Prichard, in praising each of these decisions in her editorial as “leading the way to the eventual desegregation of Baylor” wrote that “these actions indicate that Texas Baptists and those persons most directly connected with Baylor are recognizing their Christian obligations.”
Her overt stance could have cost her the position of editor, her scholarships, even her status as a student. McCall, Prichard will tell anyone, did not make idle threats. But her conscience would not allow her to remain among the sinfully silent anymore.
She met McCall in Pat Neff Hall the next morning, arriving before he or almost anyone else arrived at work. Bringing with her a copy of that day’s “Lariat,” she waited patiently on an old church pew outside the president’s office—“sinner’s row,” she jokingly called it—until he appeared. She said she remembers never once feeling regret about her decision.
She needn’t have worried.

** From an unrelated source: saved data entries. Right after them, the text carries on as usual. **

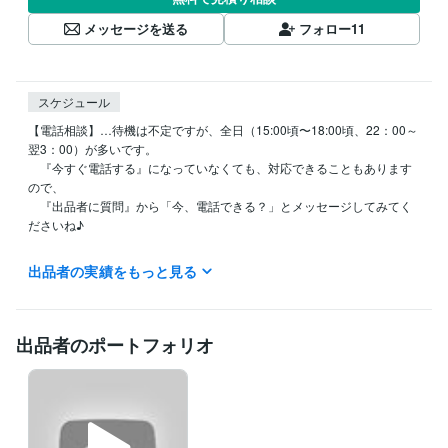
メッセージを送る
フォロー
11
スケジュール
【電話相談】…待機は不定ですが、全日（15:00頃〜18:00頃、22：00～
翌3：00）が多いです。

　『今すぐ電話する』になっていなくても、対応できることもあります
ので、

　『出品者に質問』から「今、電話できる？」とメッセージしてみてく
ださいね♪

＊お問い合わせだけでも大歓迎です♪(*´∇`*)

出品者の実績をもっと見る
『出品者に質問』か『メッセージを送る』から、お気軽にメッセージく
ださい✨

＊電話相談の対応中はすぐに返信できないこともありますが、

出品者のポートフォリオ
　終了次第すぐにお返事いたします♪

よろしくお願いいたしますm(_ _)m
経験職種
営業 / 法人営業
経験年数 : 20年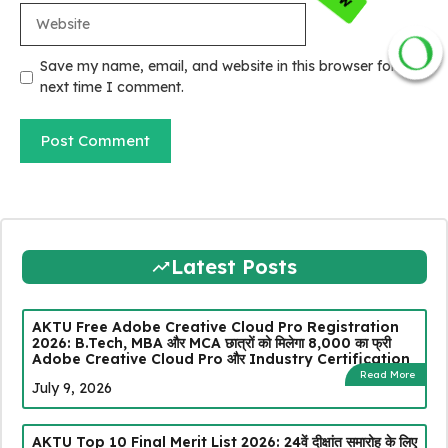
Website
JOIN NOW
Save my name, email, and website in this browser for the
next time I comment.
Latest Posts
AKTU Free Adobe Creative Cloud Pro Registration
2026: B.Tech, MBA और MCA छात्रों को मिलेगा ₹8,000 का फ्री
Adobe Creative Cloud Pro और Industry Certification
Read More
July 9, 2026
AKTU Top 10 Final Merit List 2026: 24वें दीक्षांत समारोह के लिए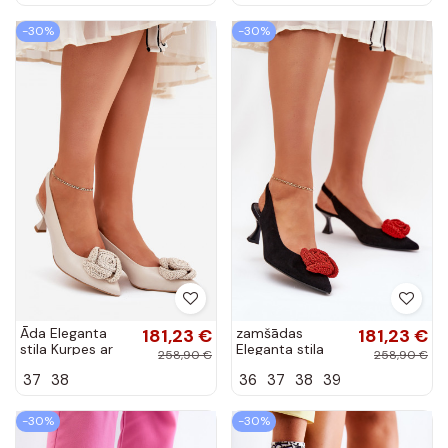
melnā krāsā
Amelora
-30%
-30%
Āda Eleganta
181,23 €
zamšādas
181,23 €
stila Kurpes ar
Eleganta stila
258,90 €
258,90 €
papēdi CheBello
Kurpes ar papēdi
37
38
36
37
38
39
4666 smilšu
CheBello 4666
krāsas
melnas krāsas
-30%
-30%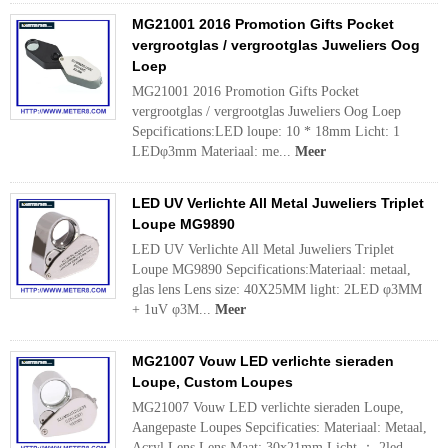
MG21001 2016 Promotion Gifts Pocket
vergrootglas / vergrootglas Juweliers Oog
Loep
MG21001 2016 Promotion Gifts Pocket
vergrootglas / vergrootglas Juweliers Oog Loep
Sepcifications:LED loupe: 10 * 18mm Licht: 1
LEDφ3mm Materiaal: me...
Meer
LED UV Verlichte All Metal Juweliers Triplet
Loupe MG9890
LED UV Verlichte All Metal Juweliers Triplet
Loupe MG9890 Sepcifications:Materiaal: metaal,
glas lens Lens size: 40X25MM light: 2LED φ3MM
+ 1uV φ3M...
Meer
MG21007 Vouw LED verlichte sieraden
Loupe, Custom Loupes
MG21007 Vouw LED verlichte sieraden Loupe,
Aangepaste Loupes Sepcificaties: Materiaal: Metaal,
Acryl Lens Lens Maat: 30x21mm Licht ： 2led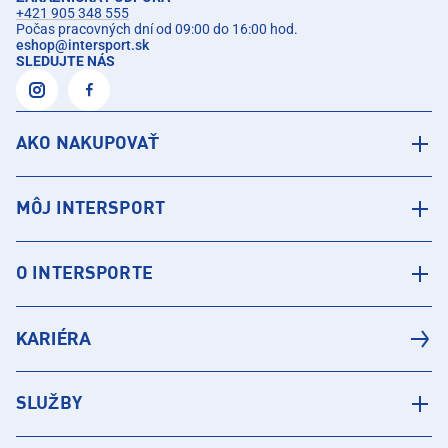
+421 905 348 555
Počas pracovných dní od 09:00 do 16:00 hod.
eshop
@
intersport.sk
SLEDUJTE NÁS
AKO NAKUPOVAŤ
MÔJ INTERSPORT
O INTERSPORTE
KARIÉRA
SLUŽBY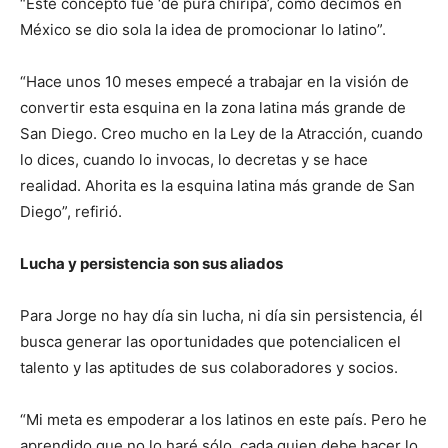
“Este concepto fue ‘de pura chiripa’, como decimos en
México se dio sola la idea de promocionar lo latino”.
“Hace unos 10 meses empecé a trabajar en la visión de
convertir esta esquina en la zona latina más grande de
San Diego. Creo mucho en la Ley de la Atracción, cuando
lo dices, cuando lo invocas, lo decretas y se hace
realidad. Ahorita es la esquina latina más grande de San
Diego”, refirió.
Lucha y persistencia son sus aliados
Para Jorge no hay día sin lucha, ni día sin persistencia, él
busca generar las oportunidades que potencialicen el
talento y las aptitudes de sus colaboradores y socios.
“Mi meta es empoderar a los latinos en este país. Pero he
aprendido que no lo haré sólo, cada quien debe hacer lo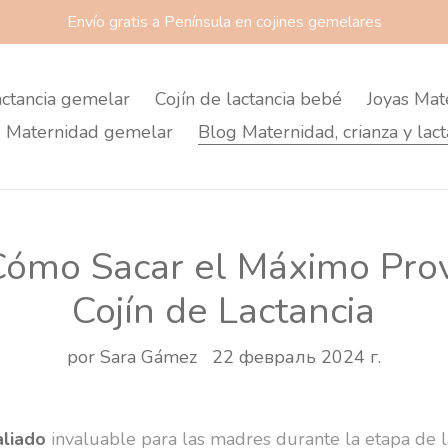
Envío gratis a Península en cojines gemelares
actancia gemelar
Cojín de lactancia bebé
Joyas Mat
 Maternidad gemelar
Blog Maternidad, crianza y lact
ómo Sacar el Máximo Pro
Cojín de Lactancia
por Sara Gámez
22 февраль 2024 г.
aliado
invaluable para las madres durante la etapa de l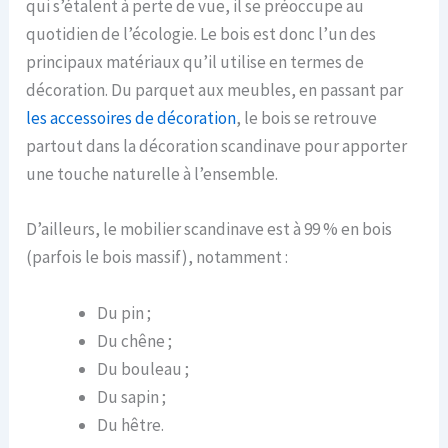
qui s’étalent à perte de vue, il se préoccupe au
quotidien de l’écologie. Le bois est donc l’un des
principaux matériaux qu’il utilise en termes de
décoration. Du parquet aux meubles, en passant par
les accessoires de décoration
, le bois se retrouve
partout dans la décoration scandinave pour apporter
une touche naturelle à l’ensemble.
D’ailleurs, le mobilier scandinave est à 99 % en bois
(parfois le bois massif), notamment :
Du pin ;
Du chêne ;
Du bouleau ;
Du sapin ;
Du hêtre.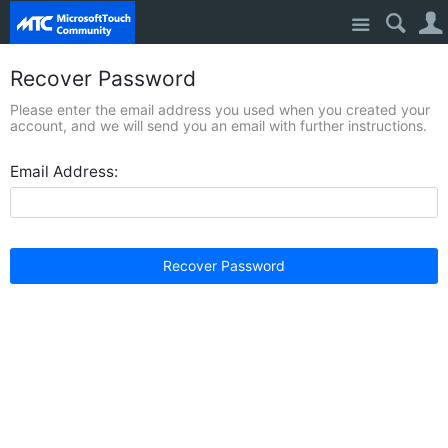
Site
Recover Password
Please enter the email address you used when you created your
account, and we will send you an email with further instructions.
Email Address:
Recover Password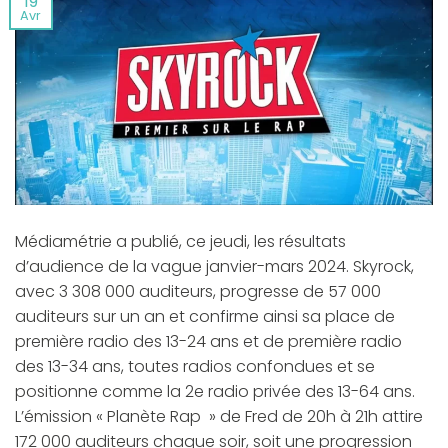
19
Avr
Médiamétrie a publié, ce jeudi, les résultats
d’audience de la vague janvier-mars 2024. Skyrock,
avec 3 308 000 auditeurs, progresse de 57 000
auditeurs sur un an et confirme ainsi sa place de
première radio des 13-24 ans et de première radio
des 13-34 ans, toutes radios confondues et se
positionne comme la 2e radio privée des 13-64 ans.
L’émission « Planète Rap » de Fred de 20h à 21h attire
172 000 auditeurs chaque soir, soit une progression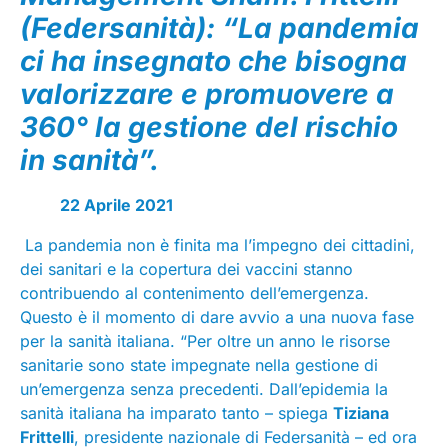
(Federsanità): “La pandemia
ci ha insegnato che bisogna
valorizzare e promuovere a
360° la gestione del rischio
in sanità”.
22 Aprile 2021
La pandemia non è finita ma l’impegno dei cittadini,
dei sanitari e la copertura dei vaccini stanno
contribuendo al contenimento dell’emergenza.
Questo è il momento di dare avvio a una nuova fase
per la sanità italiana. “Per oltre un anno le risorse
sanitarie sono state impegnate nella gestione di
un’emergenza senza precedenti. Dall’epidemia la
sanità italiana ha imparato tanto – spiega
Tiziana
Frittelli
, presidente nazionale di Federsanità – ed ora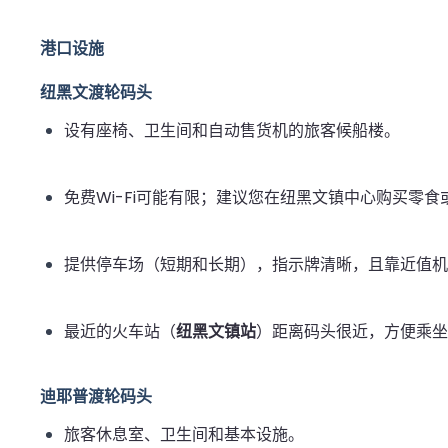
港口设施
纽黑文渡轮码头
设有座椅、卫生间和自动售货机的旅客候船楼。
免费Wi-Fi可能有限；建议您在纽黑文镇中心购买零食
提供停车场（短期和长期），指示牌清晰，且靠近值机
最近的火车站（
纽黑文镇站
）距离码头很近，方便乘坐
迪耶普渡轮码头
旅客休息室、卫生间和基本设施。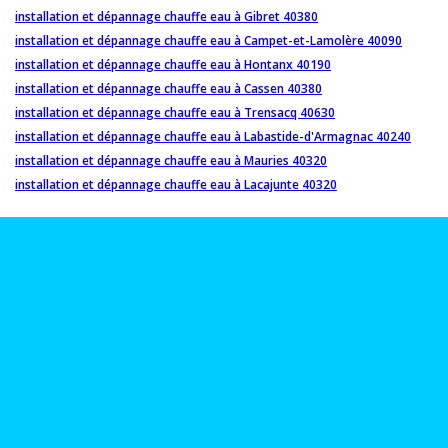
installation et dépannage chauffe eau à Gibret 40380
installation et dépannage chauffe eau à Campet-et-Lamolère 40090
installation et dépannage chauffe eau à Hontanx 40190
installation et dépannage chauffe eau à Cassen 40380
installation et dépannage chauffe eau à Trensacq 40630
installation et dépannage chauffe eau à Labastide-d'Armagnac 40240
installation et dépannage chauffe eau à Mauries 40320
installation et dépannage chauffe eau à Lacajunte 40320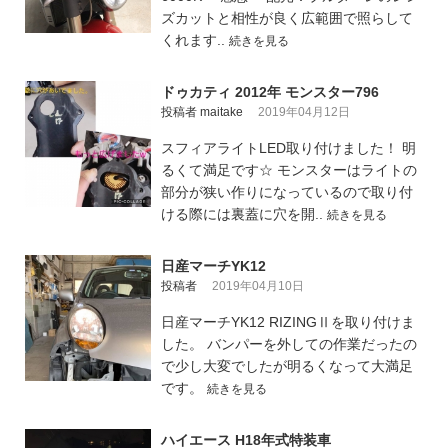
ズカットと相性が良く広範囲で照らして
くれます..
続きを見る
ドゥカティ 2012年 モンスター796
投稿者 maitake
2019年04月12日
スフィアライトLED取り付けました！ 明
るくて満足です☆ モンスターはライトの
部分が狭い作りになっているので取り付
ける際には裏蓋に穴を開..
続きを見る
日産マーチYK12
投稿者
2019年04月10日
日産マーチYK12 RIZINGⅡを取り付けま
した。 バンパーを外しての作業だったの
で少し大変でしたが明るくなって大満足
です。
続きを見る
ハイエース H18年式特装車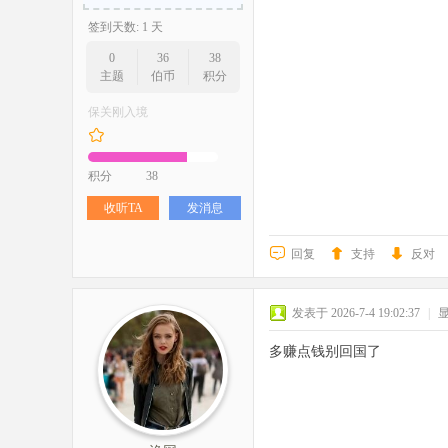
签到天数: 1 天
0
36
38
主题
伯币
积分
保关刚入境
积分
38
收听TA
发消息
回复
支持
反对
发表于 2026-7-4 19:02:37
|
多赚点钱别回国了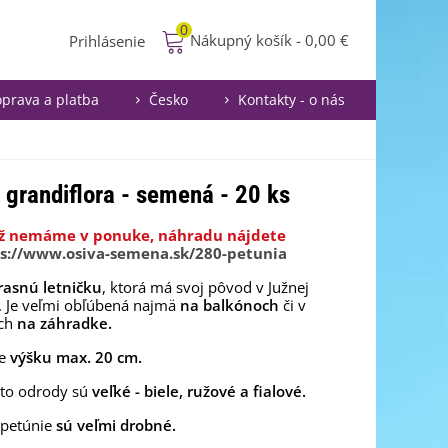
0
Nákupný košík
-
0,00 €
Prihlásenie
prava a platba
Česko
Kontakty - o nás
a grandiflora - semená - 20 ks
ž nemáme v ponuke, náhradu nájdete
s://www.osiva-semena.sk/280-petunia
rasnú letničku
, ktorá má svoj pôvod v Južnej
. Je veľmi obľúbená najmä
na balkónoch
či v
ach
na záhradke.
je
výšku max. 20 cm.
jto odrody sú
veľké - biele, ružové a fialové.
petúnie
sú veľmi drobné
.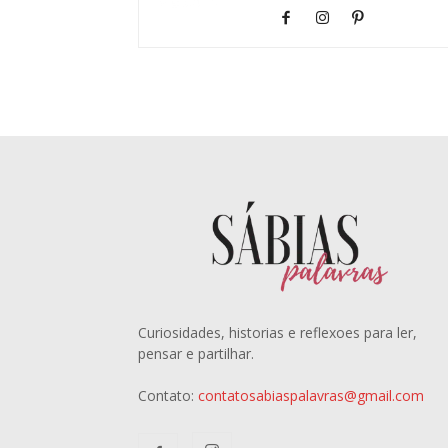
Curiosidades, historias e reflexoes para ler,
pensar e partilhar.
Contato:
contatosabiaspalavras@gmail.com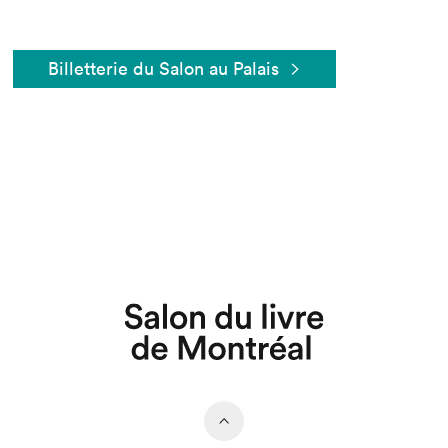
Billetterie du Salon au Palais
Que cherchez-vous?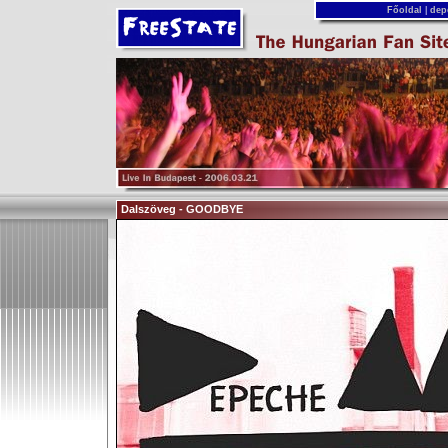
Főoldal
|
dep
Dalszöveg - GOODBYE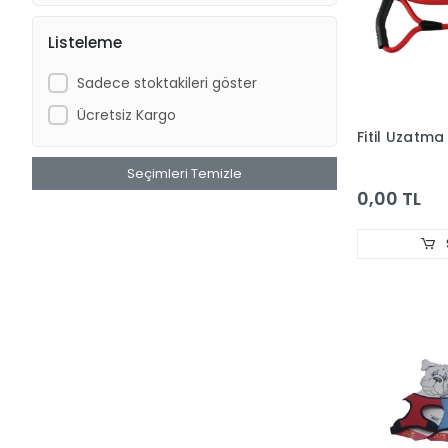
DOPHİN
Listeleme
Dr.Heigel
Sadece stoktakileri göster
DünyaPet
Ücretsiz Kargo
EASTLAND
Fitil Uzatm
EJET
Seçimleri Temizle
EzyDog
0,00 TL
G & B
GARDEN MIX
GARDEN MIX BENTONIT
Hagen Aquaclear
Hagen Catit
Hagen Dogit
Hagen Elite
Hagen ExoTerra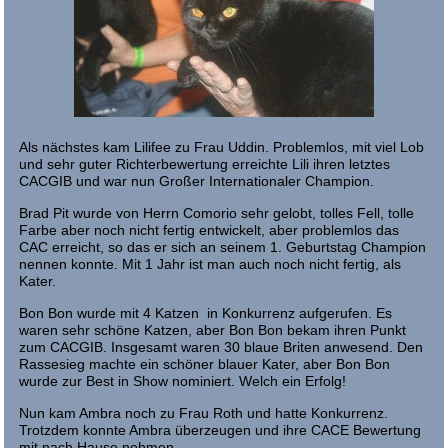
Als nächstes kam Lilifee zu Frau Uddin. Problemlos, mit viel Lob
und sehr guter Richterbewertung erreichte Lili ihren letztes
CACGIB und war nun Großer Internationaler Champion.
Brad Pit wurde von Herrn Comorio sehr gelobt, tolles Fell, tolle
Farbe aber noch nicht fertig entwickelt, aber problemlos das
CAC erreicht, so das er sich an seinem 1. Geburtstag Champion
nennen konnte. Mit 1 Jahr ist man auch noch nicht fertig, als
Kater.
Bon Bon wurde mit 4 Katzen in Konkurrenz aufgerufen. Es
waren sehr schöne Katzen, aber Bon Bon bekam ihren Punkt
zum CACGIB. Insgesamt waren 30 blaue Briten anwesend. Den
Rassesieg machte ein schöner blauer Kater, aber Bon Bon
wurde zur Best in Show nominiert. Welch ein Erfolg!
Nun kam Ambra noch zu Frau Roth und hatte Konkurrenz.
Trotzdem konnte Ambra überzeugen und ihre CACE Bewertung
mit nach Hause nehmen.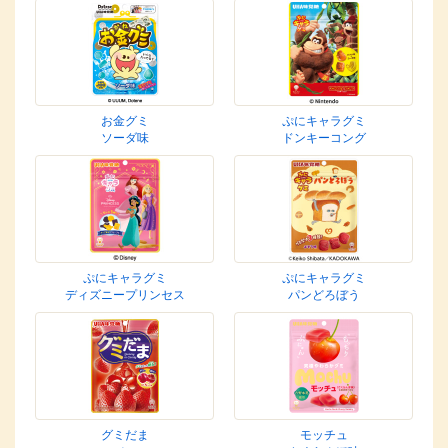
お金グミ
ぷにキャラグミ
ソーダ味
ドンキーコング
ぷにキャラグミ
ぷにキャラグミ
ディズニープリンセス
パンどろぼう
グミだま
モッチュ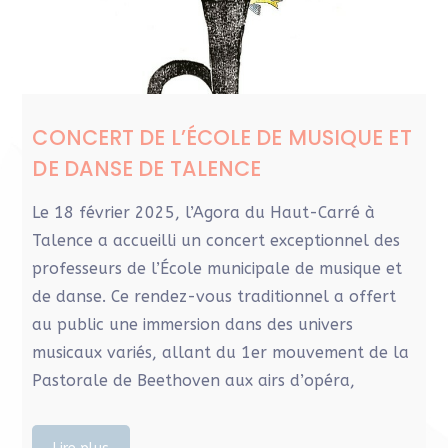
CONCERT DE L’ÉCOLE DE MUSIQUE ET
DE DANSE DE TALENCE
Le 18 février 2025, l’Agora du Haut-Carré à
Talence a accueilli un concert exceptionnel des
professeurs de l’École municipale de musique et
de danse. Ce rendez-vous traditionnel a offert
au public une immersion dans des univers
musicaux variés, allant du 1er mouvement de la
Pastorale de Beethoven aux airs d’opéra,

McCall did not follow through on his threat to expel her.
When asked why she wrote the critical editorial, despite all that could go wrong for her as a result, her reply was simple and stern: She had no choice but to speak up because she was someone who could speak up.
Prichard was inspired by a poem when making the decision to publish written by a German Lutheran pastor, Martin Niemöller, in 1946 about the atrocities (and public passivity) during the Holocaust.
She paraphrased it: “First they came for the Jews and I wasn’t a Jew so I didn’t speak. And they came for the Labor Unions and I wasn’t a Laborer and I didn’t speak. And then they came for me and there was no one to speak for me.”
Almost 60 years after her editorial ran, Prichard, now a published author, former business owner, and world traveler, reflects on her days at the “Lariat” as having shaped her character, her worldview, and her life. She said her decision is a point of pride to her but also a reminder of the power of words.
Her editorial, as many remember it, stands as an ebenezer in Baylor’s history—a changing point, a pivotal moment, the voice Baylor needed.
Her words spoke into and broke the hold that silence held on the university.
“That [poem is] powerful,” she said. “In 1962 that was less than 20 years after Hitler. I was alive in World War II. And, so, this was very real, the price we pay for sinful silence.”